# Have summer rains extended weed spraying window?



## Edd in KY (Jul 16, 2009)

We have had good rains all summer and pastures and hayfields that are often brown and dormant this time of year are green and growing.

So are the weeds, and aggressively. Several of the common local weeds are recommended (by University) to spray between May and July. Specifically cocklebur, pigweed, ragweed, wild carrot. Question: If they are green and growing will a spray be effective this late?
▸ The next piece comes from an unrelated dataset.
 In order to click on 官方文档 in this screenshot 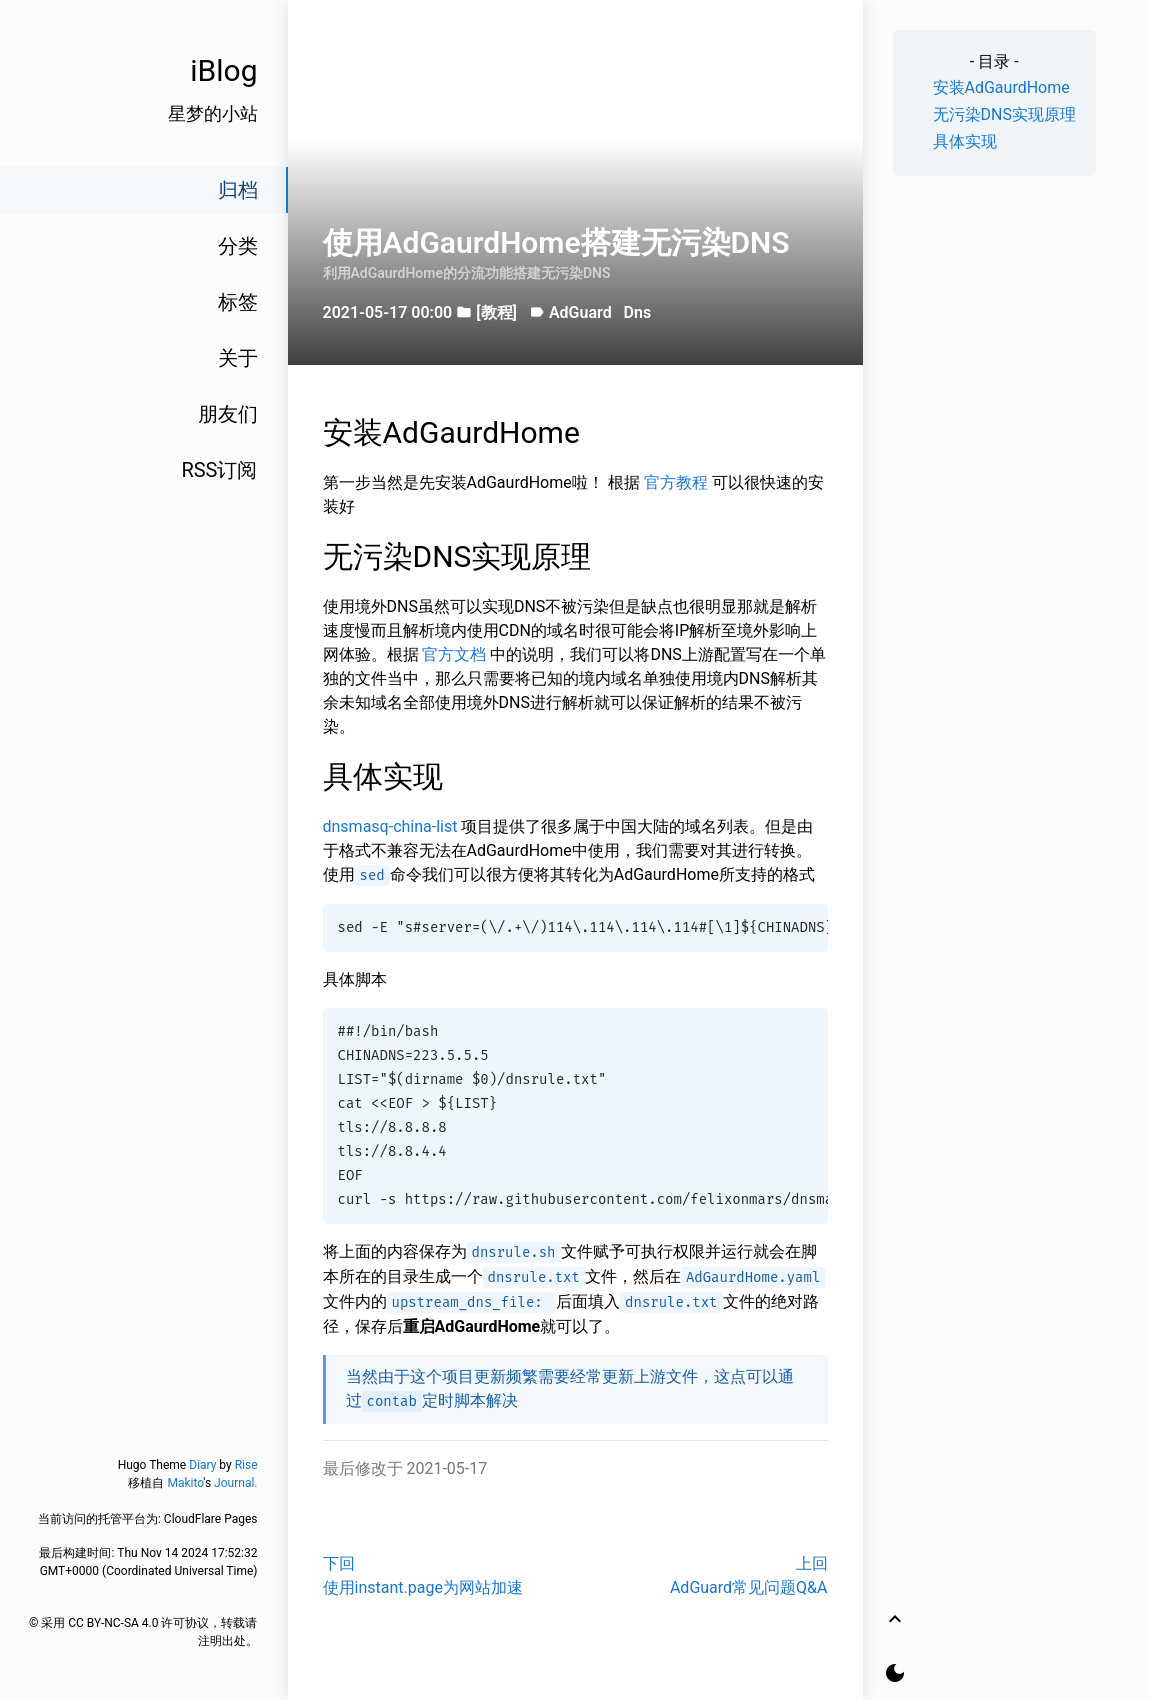, I will do `click(456, 654)`.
They are pretty mature, but growing,


----------



## Vol (Jul 5, 2009)

Yes. You would need to use the maximum dose range with large plants and of course surfactant. Usually this time of year the plants are not growing much and are not transferring very well due to the dry time of year, but this year is different. It is as green as spring here now. If you use something with Dicamba like Brash, you will slam those weeds right now.

Regards, Mike

I will add, after I take this next cutting of hay, I will spray for Buckhorn Plantain sometime in September or October. This coming early fall is the very best time to kill it. Much better than in the spring. And Brash/Weedmaster/Rangestar works very very well.It cost about $8.50 here to spray and add surfactant per acre using Brash. I know I say Brash a lot, but right now it works great. I am sure a few years down the pike it won't work quite as well, but now, you get more bang for your buck than just about anything on the market to kill broadleafs.


----------



## Edd in KY (Jul 16, 2009)

Follow up report. I got a decent kill (probably 75%) but wish now that I would have upped the dosage. I am always a bit cautious when mixing. But it certainly was a major improvement. Thanks for the encouragement.


----------



## Vol (Jul 5, 2009)

How long has it been since you sprayed Edd?

Regards, Mike


----------



## Edd in KY (Jul 16, 2009)

It has been nearly 2 weeks. Will the kill continue or is the kill at its max and at an end? The impact was much stronger on some weeds. Pigweed kill was strong. Cocklebur good kill. Ragweed harder to assess and much more spotty. I used Crossbow.

I learned a lot and will definitely do i summer spraying again when conditions are right and will be more aggressive next time. These pastures are used for breeding stock, so I am a bit cautious.


----------



## Vol (Jul 5, 2009)

Yes it will continue to work....some plant species die slower than others. When you have higher summertime temps, quite often certain herbicides can be less effective but not always.

We are coming into a very good time to kill some of the tougher weeds as their "take-up" will be at peak storing for the winter season.

If you have some more broadleafs that you would like to get rid of, I suggest you use a different chemical this time like Brash. It can be very effective to change chemical types when re-spraying.

Crossbow reapplication claimers are very contradictory. Supposedly use only once per year but then it will go on and say not to spray within 30 days of previous application. I have used it twice a year in the same grown up ungrazed fence row.

CROSSBOW



Regards, Mike


----------